I had no idea before Wood’s performance compelled me to look back, that 1814 was the year that the U.S. national anthem was written, or that the spoken-word pledge that precedes the first notes of the album’s title track was Jackson’s vision of what a U.S. anthem could be—an oath to a “nation with no geographical boundaries…shifting toward a world rid of color lines.” Her words were powerful. And I remembered how powerful she looked in the video, decked out in a militaristic suit and cap, her movement equal parts dance and emphatic stomping march, in line with the song’s beat. The power it conjures extends beyond the title track, focused on resilience and revolution, into the more vulnerable songs of love and loneliness. Before Wood’s performance of these more solemn tracks, I had not contemplated what it means to speak about love and revolution in the same breath. But it makes sense: how can you have a successful nation, visionary like the one Jackson puts forth in the first few lines of the album, without love, care, vulnerability?
In the work of Jackson, Wood and Simone, a woman who used her classical training to sing about being young, gifted and Black in one moment, trembling through “Wild is the Wind” in the next, is Davis’ spirit of fighting back and making space. It’s there in Whitney Houston’s performance of the national anthem at the 1991 Super Bowl, which brought the stadium to its knees and became a single that shot to number one on the Billboard chart. It was the original version of the anthem, but it was also an example of a powerful Black woman besting a platform controlled by white interests.
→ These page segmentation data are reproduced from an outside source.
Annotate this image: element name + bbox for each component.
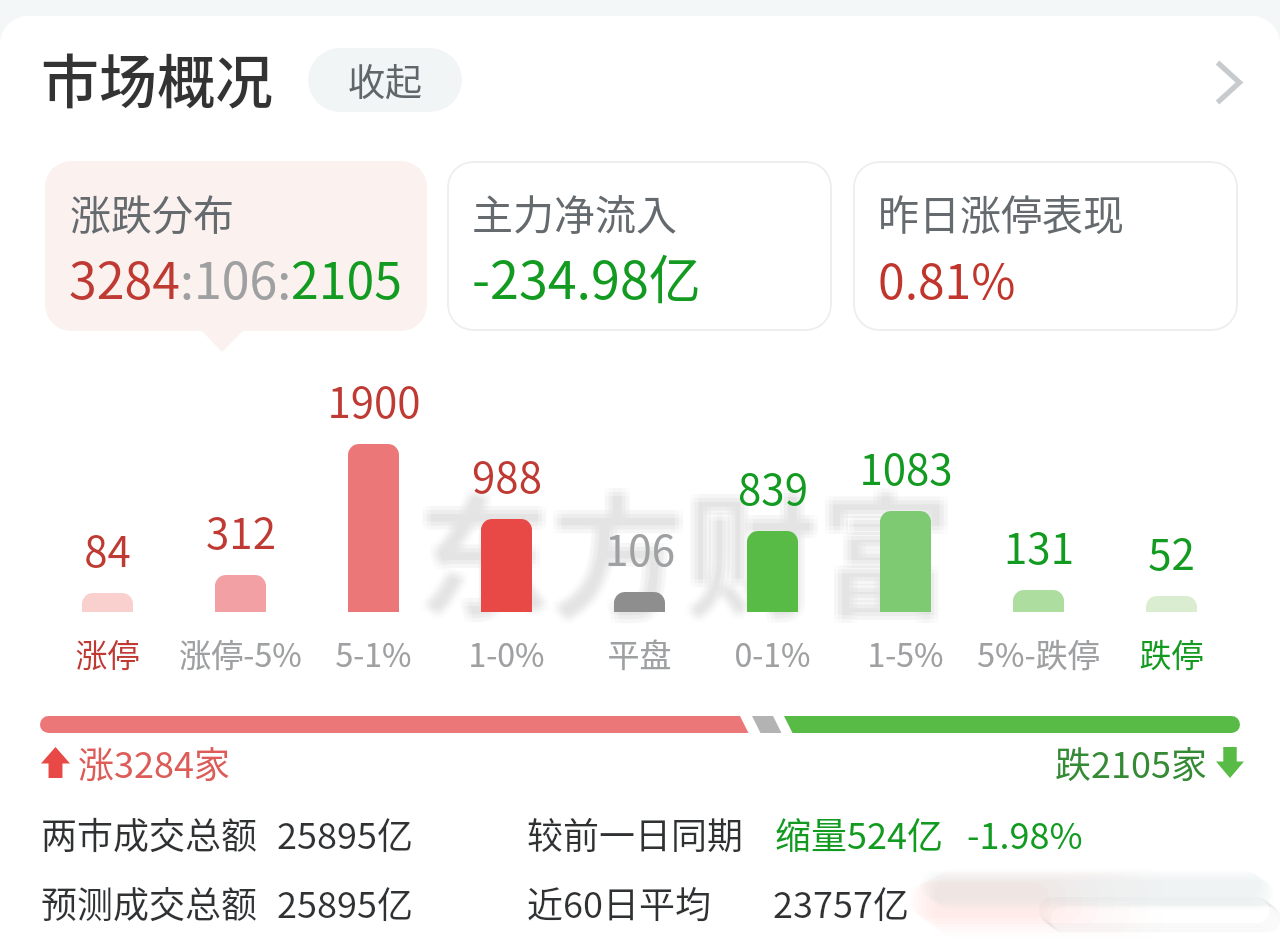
staticText: 市场概况 — [41, 36, 274, 120]
button[interactable]: 市场概况 — [41, 36, 274, 120]
staticText: 涨3284家 — [78, 736, 230, 788]
staticText: 涨停 — [75, 630, 140, 676]
staticText: 1900 — [327, 369, 421, 430]
staticText: 312 — [206, 500, 276, 561]
staticText: 涨停-5% — [179, 630, 302, 676]
staticText: 东方财富 — [417, 456, 954, 650]
staticText: 主力净流入 — [472, 182, 677, 241]
staticText: 平盘 — [607, 630, 672, 676]
button[interactable] — [574, 370, 705, 675]
button[interactable]: 主力净流入 — [447, 161, 832, 331]
staticText: 收起 — [348, 53, 422, 107]
staticText: 988 — [472, 444, 542, 505]
staticText: 0-1% — [734, 630, 811, 676]
staticText: 预测成交总额 — [41, 876, 258, 928]
staticText: 较前一日同期 — [527, 807, 744, 859]
staticText: 84 — [84, 518, 131, 579]
staticText: 近60日平均 — [527, 876, 711, 928]
staticText: 东方财富 — [417, 452, 954, 646]
button[interactable] — [1106, 370, 1237, 675]
staticText: 东方财富 — [413, 456, 950, 650]
staticText: 1-5% — [867, 630, 944, 676]
staticText: 52 — [1148, 521, 1195, 582]
staticText: 东方财富 — [413, 448, 950, 642]
staticText: 两市成交总额 — [41, 807, 258, 859]
button[interactable] — [42, 370, 173, 675]
staticText: 131 — [1004, 515, 1074, 576]
staticText: 5-1% — [335, 630, 412, 676]
staticText: 0.81% — [878, 243, 1016, 313]
button[interactable]: 涨跌分布 — [45, 161, 427, 331]
staticText: 东方财富 — [421, 456, 958, 650]
staticText: -234.98亿 — [472, 239, 701, 314]
staticText: 跌2105家 — [1055, 736, 1207, 788]
staticText: 839 — [738, 456, 808, 517]
staticText: 106 — [605, 517, 675, 578]
button[interactable] — [973, 370, 1104, 675]
staticText: 25895亿 — [277, 876, 413, 928]
button[interactable]: Open market overview — [1186, 40, 1270, 124]
staticText: -1.98% — [967, 807, 1083, 859]
staticText: 3284:106:2105 — [69, 241, 403, 313]
button[interactable] — [840, 370, 971, 675]
staticText: 跌停 — [1139, 630, 1204, 676]
staticText: 东方财富 — [421, 448, 958, 642]
staticText: 涨跌分布 — [70, 182, 234, 241]
staticText: 1-0% — [468, 630, 545, 676]
staticText: 缩量524亿 — [775, 807, 943, 859]
button[interactable]: 收起 — [308, 48, 462, 112]
staticText: 25895亿 — [277, 807, 413, 859]
staticText: 东方财富 — [421, 452, 958, 646]
staticText: 东方财富 — [417, 448, 954, 642]
staticText: 昨日涨停表现 — [878, 182, 1124, 241]
button[interactable] — [308, 370, 439, 675]
button[interactable] — [175, 370, 306, 675]
staticText: 东方财富 — [413, 452, 950, 646]
button[interactable] — [441, 370, 572, 675]
staticText: 5%-跌停 — [977, 630, 1100, 676]
staticText: 23757亿 — [773, 876, 909, 928]
button[interactable] — [707, 370, 838, 675]
staticText: 1083 — [859, 436, 953, 497]
button[interactable]: 昨日涨停表现 — [853, 161, 1238, 331]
Of course mainstream culture isn’t always appreciative of these moments, and it clearly still has trouble embracing the power of a Black body. Fifteen years after “Rhythm Nation 1814,” Jackson was fined by the Federal Communications Commission when a white pop performer accidentally exposed her breast during a 2004 Super Bowl performance. (The fine was later dismissed on appeal.) Not that these moments are without nuance. Beyoncé’s 2016 Super Bowl performance, which conjured the spirit of the Black Panthers, could be read as an honorific and educational moment about one of the country’s most important revolutionary groups, or as a middle finger to the game’s stakeholders who participate in the subjugation of Black men on the playing field, making millions off their dreams realized or dashed by chronic, unrecoverable injuries. The performance could also be read as an act that profited off of the lives given in the name of racial justice.
Can a production like this be received as both? In a diversion from their “Rhythm Nation 1814” performance, Wood took a moment to tell their experience of the album as a child. They talked about taking what resonated, making it into a work that meant something to them. Seen through their eyes, the value of a work is how we consume it, how we react to it or learn from it, how it inspires us to put things together to make a place for ourselves in the world. It’s this factor that makes work by artists like Beyoncé, Houston, Simone, Wood and Davis into anthems in the face of angry white men whose acts of brutality are born from their privilege to get away with being angry. It’s this factor that can take a ghastly murder of a Black man and make it into a movement with its own anthemic chants. George Floyd. Breonna Taylor. Tony McDade. Vaginal Davis’ spirit is in this work and in these chants. It is an integral part of the way forward. (Holly Warren)
“Vaginal Davis: The White to be Angry” is on view at the Art Institute of Chicago, 111 South Michigan, through summer 2020.